> **PROBLEM TO SOLVE**: Copy out the whole listing exactly as given. Skip the pictures.

> **RECORDS FOR THIS EXERCISE**:

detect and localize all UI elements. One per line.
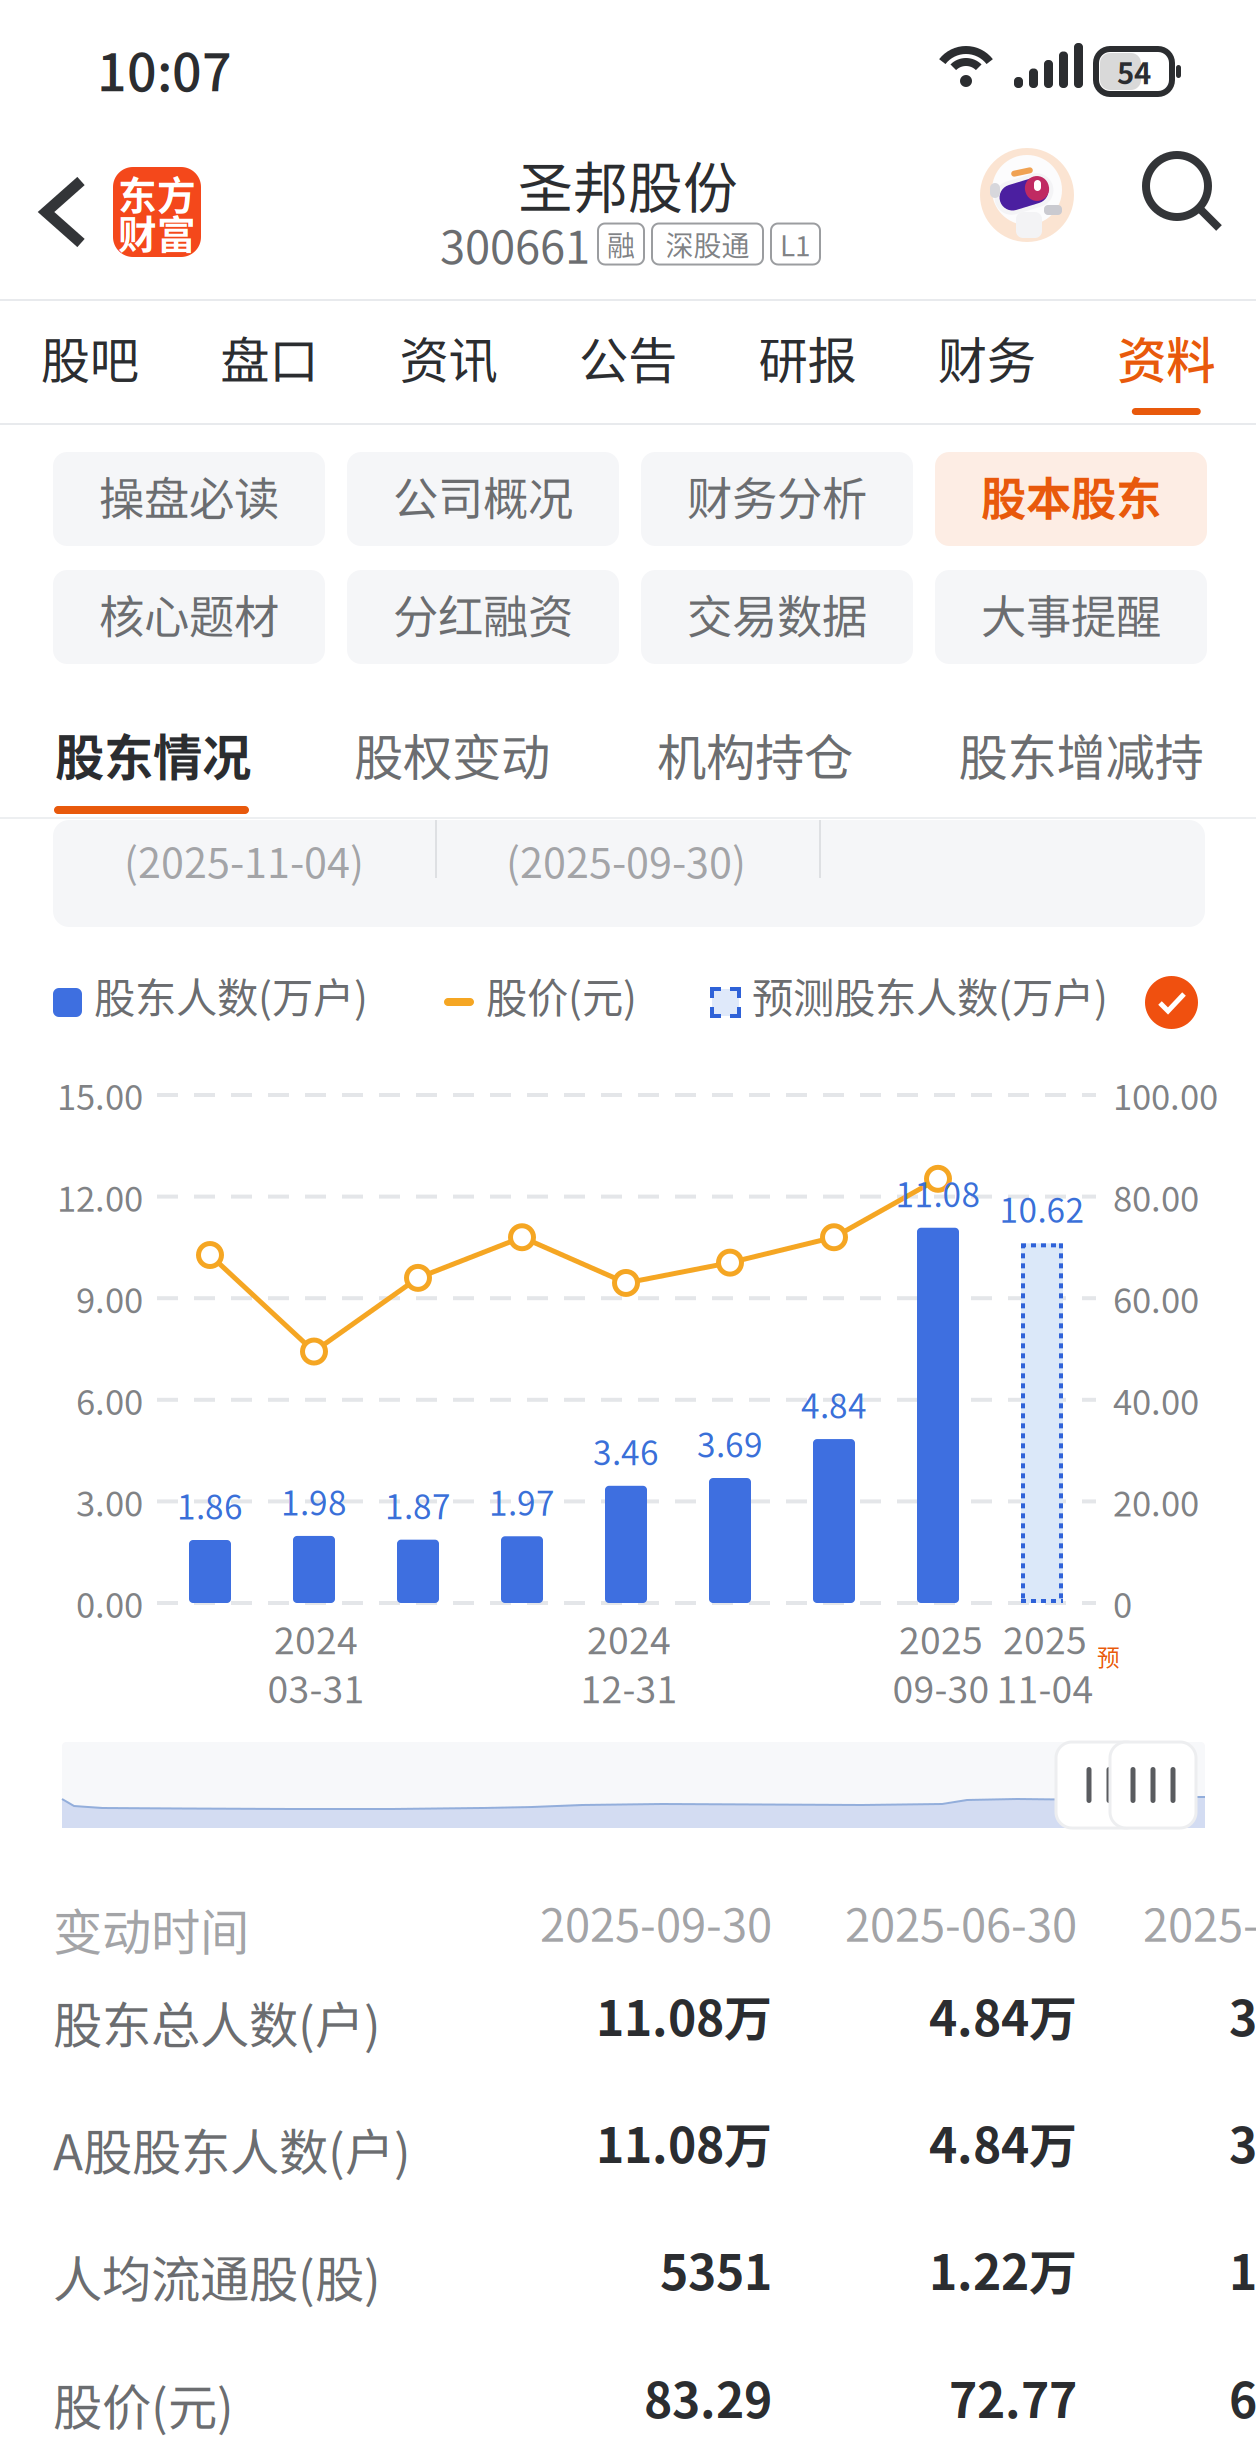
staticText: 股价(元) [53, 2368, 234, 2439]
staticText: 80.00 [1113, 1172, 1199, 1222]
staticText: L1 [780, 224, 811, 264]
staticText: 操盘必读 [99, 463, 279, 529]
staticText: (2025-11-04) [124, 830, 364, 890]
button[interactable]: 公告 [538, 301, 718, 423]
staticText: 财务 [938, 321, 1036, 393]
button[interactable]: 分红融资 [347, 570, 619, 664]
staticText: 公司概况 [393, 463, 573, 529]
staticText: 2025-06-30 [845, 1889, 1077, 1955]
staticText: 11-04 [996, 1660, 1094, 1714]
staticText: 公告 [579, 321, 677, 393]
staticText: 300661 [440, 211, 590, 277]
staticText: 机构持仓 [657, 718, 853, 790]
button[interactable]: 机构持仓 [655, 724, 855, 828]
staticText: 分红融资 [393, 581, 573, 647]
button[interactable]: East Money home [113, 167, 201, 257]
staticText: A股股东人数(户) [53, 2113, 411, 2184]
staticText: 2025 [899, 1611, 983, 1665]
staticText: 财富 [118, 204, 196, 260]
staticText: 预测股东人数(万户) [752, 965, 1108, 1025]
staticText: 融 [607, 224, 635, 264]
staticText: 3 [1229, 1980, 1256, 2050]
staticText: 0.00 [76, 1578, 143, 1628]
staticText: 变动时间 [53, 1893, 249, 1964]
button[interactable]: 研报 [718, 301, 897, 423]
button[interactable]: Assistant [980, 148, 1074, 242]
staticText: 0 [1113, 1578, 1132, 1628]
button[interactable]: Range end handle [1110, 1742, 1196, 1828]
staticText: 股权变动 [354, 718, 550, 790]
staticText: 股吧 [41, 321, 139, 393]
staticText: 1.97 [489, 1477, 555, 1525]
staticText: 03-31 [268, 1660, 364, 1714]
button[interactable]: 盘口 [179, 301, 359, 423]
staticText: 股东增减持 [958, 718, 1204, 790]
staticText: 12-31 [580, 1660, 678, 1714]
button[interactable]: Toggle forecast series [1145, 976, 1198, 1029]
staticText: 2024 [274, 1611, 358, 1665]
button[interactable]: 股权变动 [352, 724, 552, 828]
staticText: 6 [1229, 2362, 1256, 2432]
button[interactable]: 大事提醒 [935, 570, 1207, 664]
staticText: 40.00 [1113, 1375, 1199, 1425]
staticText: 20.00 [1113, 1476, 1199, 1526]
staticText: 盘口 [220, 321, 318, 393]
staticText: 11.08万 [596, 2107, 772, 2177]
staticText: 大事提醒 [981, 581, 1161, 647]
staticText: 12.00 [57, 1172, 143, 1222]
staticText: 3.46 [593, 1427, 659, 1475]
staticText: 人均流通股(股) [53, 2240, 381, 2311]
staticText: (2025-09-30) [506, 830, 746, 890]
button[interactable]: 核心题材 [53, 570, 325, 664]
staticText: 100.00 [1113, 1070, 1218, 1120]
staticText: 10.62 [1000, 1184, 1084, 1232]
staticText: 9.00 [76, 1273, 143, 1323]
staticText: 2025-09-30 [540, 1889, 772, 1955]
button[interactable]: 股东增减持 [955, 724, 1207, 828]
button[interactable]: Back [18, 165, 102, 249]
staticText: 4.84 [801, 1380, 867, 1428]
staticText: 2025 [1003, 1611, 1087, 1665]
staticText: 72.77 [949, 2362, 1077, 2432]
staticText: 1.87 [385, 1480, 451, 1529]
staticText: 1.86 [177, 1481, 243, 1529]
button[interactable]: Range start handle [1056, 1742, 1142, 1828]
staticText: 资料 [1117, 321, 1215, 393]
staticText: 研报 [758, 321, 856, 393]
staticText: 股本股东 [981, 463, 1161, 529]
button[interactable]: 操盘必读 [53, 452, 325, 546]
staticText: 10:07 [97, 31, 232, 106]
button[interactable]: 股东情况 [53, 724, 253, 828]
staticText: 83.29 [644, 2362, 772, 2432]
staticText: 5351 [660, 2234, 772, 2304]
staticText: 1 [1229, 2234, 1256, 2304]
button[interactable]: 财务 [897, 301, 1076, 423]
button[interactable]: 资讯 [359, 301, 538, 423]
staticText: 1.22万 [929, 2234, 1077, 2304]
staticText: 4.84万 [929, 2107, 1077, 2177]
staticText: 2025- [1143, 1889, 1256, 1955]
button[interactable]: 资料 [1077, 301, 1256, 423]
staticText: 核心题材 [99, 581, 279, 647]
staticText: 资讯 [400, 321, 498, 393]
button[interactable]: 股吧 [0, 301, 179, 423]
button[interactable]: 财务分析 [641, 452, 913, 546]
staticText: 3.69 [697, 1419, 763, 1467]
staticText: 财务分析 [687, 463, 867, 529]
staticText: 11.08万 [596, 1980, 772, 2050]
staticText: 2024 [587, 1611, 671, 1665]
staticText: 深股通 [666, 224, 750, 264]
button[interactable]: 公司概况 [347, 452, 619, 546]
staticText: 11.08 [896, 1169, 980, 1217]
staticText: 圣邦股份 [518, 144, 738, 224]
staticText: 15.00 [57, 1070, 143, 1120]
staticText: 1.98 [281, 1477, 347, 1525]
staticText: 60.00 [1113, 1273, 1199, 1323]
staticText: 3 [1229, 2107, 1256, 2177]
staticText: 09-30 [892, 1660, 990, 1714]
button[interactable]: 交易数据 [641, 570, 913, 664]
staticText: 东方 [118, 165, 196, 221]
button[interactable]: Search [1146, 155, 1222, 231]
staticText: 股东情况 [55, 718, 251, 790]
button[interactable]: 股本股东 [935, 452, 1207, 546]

> **SOLUTION**:
detect and localize all UI elements. One per line.
staticText: 股价(元) [53, 2368, 234, 2439]
staticText: 80.00 [1113, 1172, 1199, 1222]
staticText: L1 [780, 224, 811, 264]
staticText: 操盘必读 [99, 463, 279, 529]
staticText: (2025-11-04) [124, 830, 364, 890]
button[interactable]: 公告 [538, 301, 718, 423]
staticText: 财务 [938, 321, 1036, 393]
button[interactable]: 分红融资 [347, 570, 619, 664]
staticText: 公司概况 [393, 463, 573, 529]
staticText: 2025-06-30 [845, 1889, 1077, 1955]
staticText: 11-04 [996, 1660, 1094, 1714]
staticText: 公告 [579, 321, 677, 393]
staticText: 300661 [440, 211, 590, 277]
staticText: 机构持仓 [657, 718, 853, 790]
button[interactable]: 机构持仓 [655, 724, 855, 828]
staticText: 分红融资 [393, 581, 573, 647]
button[interactable]: East Money home [113, 167, 201, 257]
staticText: A股股东人数(户) [53, 2113, 411, 2184]
staticText: 2025 [899, 1611, 983, 1665]
staticText: 财富 [118, 204, 196, 260]
staticText: 预测股东人数(万户) [752, 965, 1108, 1025]
staticText: 融 [607, 224, 635, 264]
staticText: 3 [1229, 1980, 1256, 2050]
staticText: 0.00 [76, 1578, 143, 1628]
staticText: 变动时间 [53, 1893, 249, 1964]
button[interactable]: 研报 [718, 301, 897, 423]
button[interactable]: Assistant [980, 148, 1074, 242]
staticText: 0 [1113, 1578, 1132, 1628]
button[interactable]: Range end handle [1110, 1742, 1196, 1828]
staticText: 股权变动 [354, 718, 550, 790]
staticText: 股吧 [41, 321, 139, 393]
staticText: 1.97 [489, 1477, 555, 1525]
staticText: 03-31 [268, 1660, 364, 1714]
button[interactable]: 盘口 [179, 301, 359, 423]
staticText: 股东增减持 [958, 718, 1204, 790]
staticText: 12-31 [580, 1660, 678, 1714]
button[interactable]: Toggle forecast series [1145, 976, 1198, 1029]
staticText: 2024 [274, 1611, 358, 1665]
button[interactable]: 股权变动 [352, 724, 552, 828]
staticText: 6 [1229, 2362, 1256, 2432]
button[interactable]: 大事提醒 [935, 570, 1207, 664]
staticText: 40.00 [1113, 1375, 1199, 1425]
staticText: 20.00 [1113, 1476, 1199, 1526]
staticText: 盘口 [220, 321, 318, 393]
staticText: 11.08万 [596, 2107, 772, 2177]
staticText: 大事提醒 [981, 581, 1161, 647]
staticText: 12.00 [57, 1172, 143, 1222]
staticText: 3.46 [593, 1427, 659, 1475]
staticText: 人均流通股(股) [53, 2240, 381, 2311]
staticText: (2025-09-30) [506, 830, 746, 890]
button[interactable]: 核心题材 [53, 570, 325, 664]
staticText: 100.00 [1113, 1070, 1218, 1120]
staticText: 10.62 [1000, 1184, 1084, 1232]
staticText: 9.00 [76, 1273, 143, 1323]
staticText: 2025-09-30 [540, 1889, 772, 1955]
button[interactable]: 股东增减持 [955, 724, 1207, 828]
button[interactable]: Back [18, 165, 102, 249]
staticText: 4.84 [801, 1380, 867, 1428]
staticText: 2025 [1003, 1611, 1087, 1665]
staticText: 72.77 [949, 2362, 1077, 2432]
staticText: 1.87 [385, 1480, 451, 1529]
staticText: 1.86 [177, 1481, 243, 1529]
button[interactable]: Range start handle [1056, 1742, 1142, 1828]
staticText: 资料 [1117, 321, 1215, 393]
staticText: 研报 [758, 321, 856, 393]
staticText: 股本股东 [981, 463, 1161, 529]
button[interactable]: 操盘必读 [53, 452, 325, 546]
staticText: 10:07 [97, 31, 232, 106]
button[interactable]: 股东情况 [53, 724, 253, 828]
staticText: 83.29 [644, 2362, 772, 2432]
staticText: 5351 [660, 2234, 772, 2304]
staticText: 1 [1229, 2234, 1256, 2304]
button[interactable]: 财务 [897, 301, 1076, 423]
button[interactable]: 资讯 [359, 301, 538, 423]
staticText: 1.22万 [929, 2234, 1077, 2304]
staticText: 4.84万 [929, 2107, 1077, 2177]
staticText: 2025- [1143, 1889, 1256, 1955]
button[interactable]: 资料 [1077, 301, 1256, 423]
staticText: 核心题材 [99, 581, 279, 647]
staticText: 资讯 [400, 321, 498, 393]
button[interactable]: 股吧 [0, 301, 179, 423]
button[interactable]: 财务分析 [641, 452, 913, 546]
staticText: 3.69 [697, 1419, 763, 1467]
staticText: 财务分析 [687, 463, 867, 529]
staticText: 11.08万 [596, 1980, 772, 2050]
staticText: 2024 [587, 1611, 671, 1665]
staticText: 深股通 [666, 224, 750, 264]
button[interactable]: 公司概况 [347, 452, 619, 546]
staticText: 11.08 [896, 1169, 980, 1217]
staticText: 圣邦股份 [518, 144, 738, 224]
staticText: 15.00 [57, 1070, 143, 1120]
staticText: 1.98 [281, 1477, 347, 1525]
staticText: 60.00 [1113, 1273, 1199, 1323]
staticText: 3 [1229, 2107, 1256, 2177]
staticText: 09-30 [892, 1660, 990, 1714]
button[interactable]: 交易数据 [641, 570, 913, 664]
staticText: 东方 [118, 165, 196, 221]
button[interactable]: Search [1146, 155, 1222, 231]
staticText: 股东情况 [55, 718, 251, 790]
button[interactable]: 股本股东 [935, 452, 1207, 546]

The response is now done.